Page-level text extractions
"""

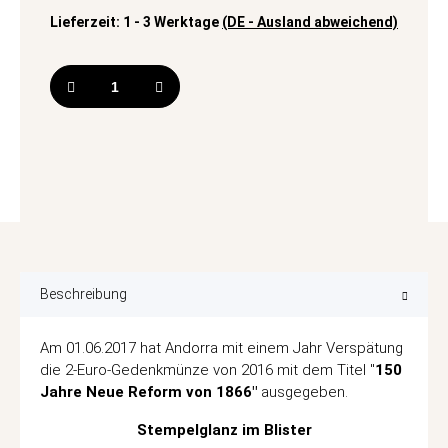
Lieferzeit:
1 - 3 Werktage
(DE - Ausland abweichend)
Beschreibung
Am 01.06.2017 hat Andorra mit einem Jahr Verspätung
die 2-Euro-Gedenkmünze von 2016 mit dem Titel "
150
Jahre Neue Reform von 1866"
ausgegeben.
Stempelglanz im Blister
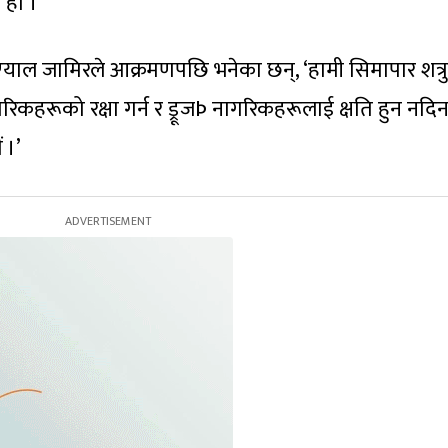
 हो ।
एयाल जामिरले आक्रमणपछि भनेका छन्, ‘हामी सिमापार शत्र
रिकहरूको रक्षा गर्न र ड्रूजÞ नागरिकहरूलाई क्षति हुन नदि
 ।’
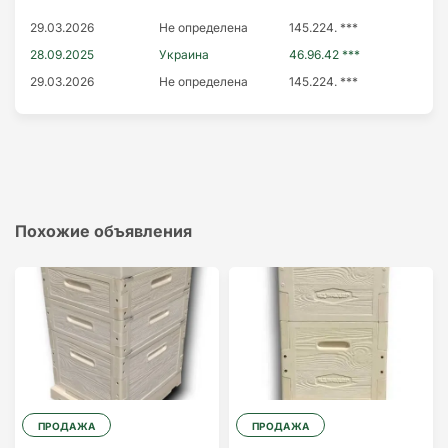
29.03.2026
Не определена
145.224. ***
28.09.2025
Украина
46.96.42 ***
29.03.2026
Не определена
145.224. ***
Похожие объявления
ПРОДАЖА
ПРОДАЖА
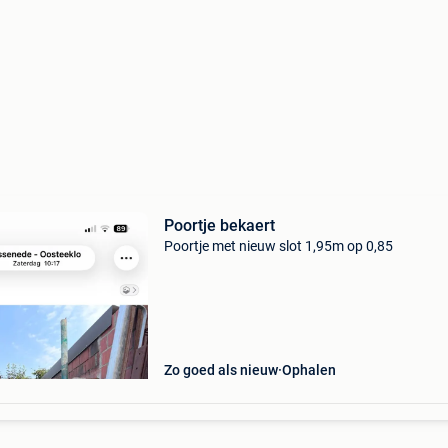
Poortje bekaert
Poortje met nieuw slot 1,95m op 0,85
Zo goed als nieuw
Ophalen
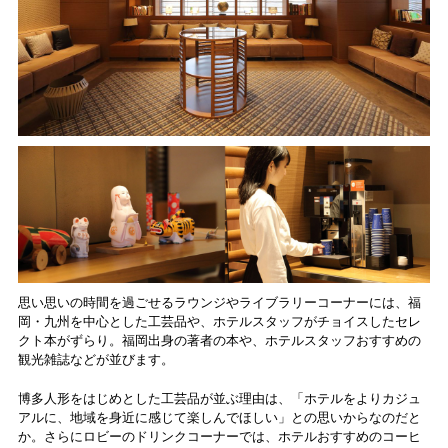
思い思いの時間を過ごせるラウンジやライブラリーコーナーには、福
岡・九州を中心とした工芸品や、ホテルスタッフがチョイスしたセレ
クト本がずらり。福岡出身の著者の本や、ホテルスタッフおすすめの
観光雑誌などが並びます。
博多人形をはじめとした工芸品が並ぶ理由は、「ホテルをよりカジュ
アルに、地域を身近に感じて楽しんでほしい」との思いからなのだと
か。さらにロビーのドリンクコーナーでは、ホテルおすすめのコーヒ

"""

Only an exact, picture-free copy of the entries counts as the answer.

- _SOLVED PROBLEM_:
Lieferzeit:
1 - 3 Werktage
(DE - Ausland abweichend)
Beschreibung
Am 01.06.2017 hat Andorra mit einem Jahr Verspätung
die 2-Euro-Gedenkmünze von 2016 mit dem Titel "
150
Jahre Neue Reform von 1866"
ausgegeben.
Stempelglanz im Blister
 हो ।
एयाल जामिरले आक्रमणपछि भनेका छन्, ‘हामी सिमापार शत्र
रिकहरूको रक्षा गर्न र ड्रूजÞ नागरिकहरूलाई क्षति हुन नदि
 ।’
29.03.2026
Не определена
145.224. ***
28.09.2025
Украина
46.96.42 ***
29.03.2026
Не определена
145.224. ***
Похожие объявления
ПРОДАЖА
ПРОДАЖА
Poortje bekaert
Poortje met nieuw slot 1,95m op 0,85
Zo goed als nieuw
Ophalen
思い思いの時間を過ごせるラウンジやライブラリーコーナーには、福
岡・九州を中心とした工芸品や、ホテルスタッフがチョイスしたセレ
クト本がずらり。福岡出身の著者の本や、ホテルスタッフおすすめの
観光雑誌などが並びます。
博多人形をはじめとした工芸品が並ぶ理由は、「ホテルをよりカジュ
アルに、地域を身近に感じて楽しんでほしい」との思いからなのだと
か。さらにロビーのドリンクコーナーでは、ホテルおすすめのコーヒ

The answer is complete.